To Prepare The Seafood
- Fillet the red emperor. Select four 150g portions. Remove the skin and set aside in the fridge with the portions. Separate the head from the bones and add the bones to a large stockpot. Remaining fillets can be used for another dish.
- Bring 650ml of water to the boil in a medium saucepan.
- Scrub the mussels and remove the beard. Add the mussels to the saucepan with wine and cover with a lid to blanch for 4-6 minutes, or until opened. Tossing several times.
- When the mussels are blanched, strain from the saucepan and place into an ice bath. Add 500ml of the mussel stock to the fish bones. Reserve the remaining stock for the fennel.
- Remove the mussels from the shell and set aside for serving. Remove the heads and shells from the prawns, retain the tail. Devein the prawns and set aside in the fridge.
- Add the prawn shells and heads to the stockpot with the fish.
To Make the Seafood Broth
- Add all the ingredients to the stockpot with the fish, prawn shells and mussel stock. Bring to a simmer over medium heat for 20 minutes, skimming off any froth that rises to the top.
- After 20 minutes, strain the stock through a fine mesh sieve and discard the solids.
- Place the emperor fillets and prawns in two vacuum seal bags with 50g of stock each. Vacuum seal and sous vide for at least 20 minutes.
For the Spiced Broth Base
- Heat coconut oil in a small stockpot over a medium heat. Add mustard seeds and let them crackle. Then add the curry leaves and stir for a few seconds until fragrant.
- Add onions and sauté for 5 minutes, until golden brown. Stir in garlic, ginger, and green chillies, cooking for another 2 minutes.
- Blend the tomatoes with a stick mixer and add to the stockpot. Cook for 5 minutes, to thicken slightly. Add fish sauce, turmeric, chilli powder and black pepper. Cook for another 2 minutes. Add 1 litre of the strained seafood stock into the stockpot and simmer for 5-10 minutes to allow the flavours to meld.
- Place the mixture into a high-speed blender and blend for 1-2 minutes until smooth. Strain through a muslin-lined sieve into a medium saucepan.
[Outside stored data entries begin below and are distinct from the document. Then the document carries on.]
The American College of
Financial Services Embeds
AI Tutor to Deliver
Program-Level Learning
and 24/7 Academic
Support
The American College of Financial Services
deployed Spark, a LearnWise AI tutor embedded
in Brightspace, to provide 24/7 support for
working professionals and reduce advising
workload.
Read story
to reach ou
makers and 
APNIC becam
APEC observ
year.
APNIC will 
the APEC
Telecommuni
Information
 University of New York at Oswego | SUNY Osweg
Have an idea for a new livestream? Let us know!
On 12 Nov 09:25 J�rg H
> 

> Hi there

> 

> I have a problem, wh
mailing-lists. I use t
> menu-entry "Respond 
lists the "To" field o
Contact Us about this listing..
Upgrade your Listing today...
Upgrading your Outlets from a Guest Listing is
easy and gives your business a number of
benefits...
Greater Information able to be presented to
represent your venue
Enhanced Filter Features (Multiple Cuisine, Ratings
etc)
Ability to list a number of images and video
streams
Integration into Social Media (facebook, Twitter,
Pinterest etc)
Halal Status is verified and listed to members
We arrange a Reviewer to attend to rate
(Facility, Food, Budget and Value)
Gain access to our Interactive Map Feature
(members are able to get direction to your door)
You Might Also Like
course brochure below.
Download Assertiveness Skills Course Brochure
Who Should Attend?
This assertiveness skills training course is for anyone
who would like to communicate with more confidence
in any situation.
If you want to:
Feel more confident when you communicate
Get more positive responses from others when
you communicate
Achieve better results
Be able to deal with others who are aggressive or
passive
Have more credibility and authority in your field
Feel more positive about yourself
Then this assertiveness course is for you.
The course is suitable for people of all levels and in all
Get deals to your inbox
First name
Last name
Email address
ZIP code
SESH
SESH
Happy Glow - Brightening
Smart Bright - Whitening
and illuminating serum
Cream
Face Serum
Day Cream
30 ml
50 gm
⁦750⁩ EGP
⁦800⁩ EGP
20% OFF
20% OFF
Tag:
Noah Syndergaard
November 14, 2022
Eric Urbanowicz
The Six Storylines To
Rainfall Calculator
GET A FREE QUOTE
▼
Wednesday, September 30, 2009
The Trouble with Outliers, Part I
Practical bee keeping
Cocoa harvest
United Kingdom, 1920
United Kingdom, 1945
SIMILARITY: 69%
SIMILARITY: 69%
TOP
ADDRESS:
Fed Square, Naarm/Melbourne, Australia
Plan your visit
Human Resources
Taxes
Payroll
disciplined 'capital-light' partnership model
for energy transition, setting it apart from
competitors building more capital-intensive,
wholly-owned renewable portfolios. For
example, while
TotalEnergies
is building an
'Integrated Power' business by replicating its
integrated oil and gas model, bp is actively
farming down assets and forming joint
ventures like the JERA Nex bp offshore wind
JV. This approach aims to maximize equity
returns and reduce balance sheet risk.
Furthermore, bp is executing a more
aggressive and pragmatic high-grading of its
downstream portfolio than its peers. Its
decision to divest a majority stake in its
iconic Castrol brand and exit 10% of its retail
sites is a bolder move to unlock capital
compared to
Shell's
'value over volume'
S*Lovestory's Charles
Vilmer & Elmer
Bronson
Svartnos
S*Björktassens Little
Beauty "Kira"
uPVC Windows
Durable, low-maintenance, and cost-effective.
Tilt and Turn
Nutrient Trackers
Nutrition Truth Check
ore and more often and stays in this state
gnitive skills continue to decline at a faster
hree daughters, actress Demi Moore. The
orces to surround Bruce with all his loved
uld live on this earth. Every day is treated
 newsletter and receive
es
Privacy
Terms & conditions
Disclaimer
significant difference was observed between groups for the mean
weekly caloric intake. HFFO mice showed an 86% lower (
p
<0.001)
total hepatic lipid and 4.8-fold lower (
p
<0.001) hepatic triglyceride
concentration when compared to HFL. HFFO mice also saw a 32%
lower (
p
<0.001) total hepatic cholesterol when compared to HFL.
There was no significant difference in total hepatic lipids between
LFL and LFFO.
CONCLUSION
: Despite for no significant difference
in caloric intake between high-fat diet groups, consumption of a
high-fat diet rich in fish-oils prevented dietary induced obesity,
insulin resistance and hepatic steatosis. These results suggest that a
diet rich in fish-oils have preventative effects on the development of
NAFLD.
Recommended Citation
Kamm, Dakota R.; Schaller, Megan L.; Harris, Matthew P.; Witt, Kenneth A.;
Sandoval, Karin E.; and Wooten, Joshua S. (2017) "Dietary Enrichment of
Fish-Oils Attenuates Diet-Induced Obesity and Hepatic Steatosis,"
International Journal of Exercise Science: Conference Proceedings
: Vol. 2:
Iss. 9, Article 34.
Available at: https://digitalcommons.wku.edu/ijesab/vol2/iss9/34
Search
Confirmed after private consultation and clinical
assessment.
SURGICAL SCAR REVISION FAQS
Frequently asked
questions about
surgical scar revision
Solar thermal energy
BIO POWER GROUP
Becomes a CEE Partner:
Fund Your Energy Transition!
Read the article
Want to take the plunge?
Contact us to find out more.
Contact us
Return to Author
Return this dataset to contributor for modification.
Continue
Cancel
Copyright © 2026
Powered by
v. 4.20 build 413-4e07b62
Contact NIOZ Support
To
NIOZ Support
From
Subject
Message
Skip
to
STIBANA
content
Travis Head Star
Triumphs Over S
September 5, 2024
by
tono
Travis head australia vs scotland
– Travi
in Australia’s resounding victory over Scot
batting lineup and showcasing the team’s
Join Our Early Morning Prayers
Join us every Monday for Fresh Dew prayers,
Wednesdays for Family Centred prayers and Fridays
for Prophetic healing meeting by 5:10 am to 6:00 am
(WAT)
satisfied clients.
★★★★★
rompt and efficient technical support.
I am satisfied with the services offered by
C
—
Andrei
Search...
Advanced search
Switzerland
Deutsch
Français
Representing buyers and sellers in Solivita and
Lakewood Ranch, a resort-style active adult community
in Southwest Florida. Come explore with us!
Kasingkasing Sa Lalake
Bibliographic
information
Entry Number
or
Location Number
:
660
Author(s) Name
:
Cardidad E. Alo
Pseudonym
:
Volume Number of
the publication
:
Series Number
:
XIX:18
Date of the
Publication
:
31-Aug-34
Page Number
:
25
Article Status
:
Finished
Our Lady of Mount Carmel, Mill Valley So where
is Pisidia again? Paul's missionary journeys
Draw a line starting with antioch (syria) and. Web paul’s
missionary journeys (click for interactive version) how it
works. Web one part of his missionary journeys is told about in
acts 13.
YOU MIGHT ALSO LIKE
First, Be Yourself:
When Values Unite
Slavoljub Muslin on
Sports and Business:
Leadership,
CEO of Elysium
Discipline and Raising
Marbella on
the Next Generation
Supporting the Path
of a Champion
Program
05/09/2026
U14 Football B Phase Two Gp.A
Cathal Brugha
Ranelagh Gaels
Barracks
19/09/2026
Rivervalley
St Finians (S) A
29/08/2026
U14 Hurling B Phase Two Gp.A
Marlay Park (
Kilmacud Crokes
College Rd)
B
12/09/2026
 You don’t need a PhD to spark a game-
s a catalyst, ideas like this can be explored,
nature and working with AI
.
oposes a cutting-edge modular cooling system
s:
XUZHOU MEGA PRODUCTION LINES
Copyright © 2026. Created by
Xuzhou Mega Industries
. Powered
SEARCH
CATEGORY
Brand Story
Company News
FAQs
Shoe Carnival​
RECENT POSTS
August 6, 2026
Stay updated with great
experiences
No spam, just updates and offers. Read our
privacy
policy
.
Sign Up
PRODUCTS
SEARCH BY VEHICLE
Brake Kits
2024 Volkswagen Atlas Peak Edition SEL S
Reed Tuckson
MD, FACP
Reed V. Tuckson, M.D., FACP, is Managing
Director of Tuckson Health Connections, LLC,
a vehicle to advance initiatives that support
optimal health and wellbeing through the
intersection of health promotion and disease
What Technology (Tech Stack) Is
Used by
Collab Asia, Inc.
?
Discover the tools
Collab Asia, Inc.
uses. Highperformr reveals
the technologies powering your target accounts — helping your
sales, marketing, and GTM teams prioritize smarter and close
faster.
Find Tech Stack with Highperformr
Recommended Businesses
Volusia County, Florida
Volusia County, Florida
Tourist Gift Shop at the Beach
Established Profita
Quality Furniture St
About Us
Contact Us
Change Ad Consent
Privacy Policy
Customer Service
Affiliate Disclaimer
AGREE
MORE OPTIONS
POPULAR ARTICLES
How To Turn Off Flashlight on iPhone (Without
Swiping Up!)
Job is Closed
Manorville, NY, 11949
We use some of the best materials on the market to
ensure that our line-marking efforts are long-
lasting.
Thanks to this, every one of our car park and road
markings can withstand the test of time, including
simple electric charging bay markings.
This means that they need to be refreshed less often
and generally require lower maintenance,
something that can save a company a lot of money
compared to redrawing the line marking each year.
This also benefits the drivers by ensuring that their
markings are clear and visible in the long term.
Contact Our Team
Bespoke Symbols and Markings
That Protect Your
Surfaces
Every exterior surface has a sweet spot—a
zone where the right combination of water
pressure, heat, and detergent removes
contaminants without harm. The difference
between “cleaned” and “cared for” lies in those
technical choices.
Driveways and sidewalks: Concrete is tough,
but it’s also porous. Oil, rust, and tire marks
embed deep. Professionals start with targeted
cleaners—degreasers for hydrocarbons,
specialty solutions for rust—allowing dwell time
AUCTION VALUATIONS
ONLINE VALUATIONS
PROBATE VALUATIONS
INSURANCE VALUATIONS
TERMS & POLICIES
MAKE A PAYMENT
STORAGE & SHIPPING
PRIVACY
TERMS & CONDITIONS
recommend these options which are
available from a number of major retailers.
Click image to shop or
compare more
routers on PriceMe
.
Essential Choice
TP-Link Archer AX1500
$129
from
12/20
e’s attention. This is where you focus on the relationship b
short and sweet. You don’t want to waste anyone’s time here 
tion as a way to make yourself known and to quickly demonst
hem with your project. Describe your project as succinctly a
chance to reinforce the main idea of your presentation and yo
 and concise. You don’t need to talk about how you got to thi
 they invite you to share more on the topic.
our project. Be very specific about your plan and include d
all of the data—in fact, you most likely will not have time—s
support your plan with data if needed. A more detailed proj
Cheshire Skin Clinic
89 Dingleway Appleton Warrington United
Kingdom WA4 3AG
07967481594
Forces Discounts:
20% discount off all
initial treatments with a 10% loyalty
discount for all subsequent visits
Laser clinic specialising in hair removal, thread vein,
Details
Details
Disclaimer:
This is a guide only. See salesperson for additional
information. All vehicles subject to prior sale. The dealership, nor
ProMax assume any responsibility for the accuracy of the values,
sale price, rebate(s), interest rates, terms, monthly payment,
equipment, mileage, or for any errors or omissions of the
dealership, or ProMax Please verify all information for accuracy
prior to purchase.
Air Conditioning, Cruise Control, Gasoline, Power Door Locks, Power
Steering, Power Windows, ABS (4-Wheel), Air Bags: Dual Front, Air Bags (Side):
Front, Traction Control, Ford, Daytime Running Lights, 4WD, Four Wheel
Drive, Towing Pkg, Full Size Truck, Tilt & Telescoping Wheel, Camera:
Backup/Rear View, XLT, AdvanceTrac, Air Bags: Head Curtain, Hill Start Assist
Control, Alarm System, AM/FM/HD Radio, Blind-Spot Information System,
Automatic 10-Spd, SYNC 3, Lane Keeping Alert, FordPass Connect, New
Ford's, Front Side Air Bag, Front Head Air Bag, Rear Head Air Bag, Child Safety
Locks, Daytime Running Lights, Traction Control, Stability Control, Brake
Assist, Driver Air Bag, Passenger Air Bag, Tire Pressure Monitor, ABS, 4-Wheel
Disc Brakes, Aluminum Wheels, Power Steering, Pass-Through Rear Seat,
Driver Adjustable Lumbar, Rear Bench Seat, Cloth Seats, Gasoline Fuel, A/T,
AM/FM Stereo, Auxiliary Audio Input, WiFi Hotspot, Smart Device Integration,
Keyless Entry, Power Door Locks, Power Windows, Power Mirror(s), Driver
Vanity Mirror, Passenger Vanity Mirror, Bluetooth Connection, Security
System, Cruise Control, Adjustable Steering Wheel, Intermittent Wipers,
- Add the coconut cream and lime juice, to taste. Stir well and season with salt. Keep warm until serving.
For the Crispy Curry Leaves
- Add the oil to a small saucepan and heat to 160°C. Deep fry the curry leaves until crisp, taking care not to burn. Remove with a strainer onto a paper towel lined tray. Season with salt and set aside.
For the Crispy Fish Skin
- Use a knife to scrape off any excess flesh from the fish skin. Place flat on the lined baking tray and drizzle each side with oil. Salt the fish skin well.
- Cover with the other sheet of baking paper and weigh down with the other baking tray. Bake in the oven for 30-40 minutes or until crisp and golden. Drain on paper towels then break each piece into two serving pieces.
For the Confit Potatoes
- Use a mandolin to slice potatoes into 3mm discs. Keep discs in a cylinder and gently place onto the base of a medium saucepan, splaying if necessary.
- Roughly slice the ginger and turmeric and add to the saucepan with the olive oil. The olive oil should cover the potatoes. Rearrange the potatoes carefully if they are not fully submerged.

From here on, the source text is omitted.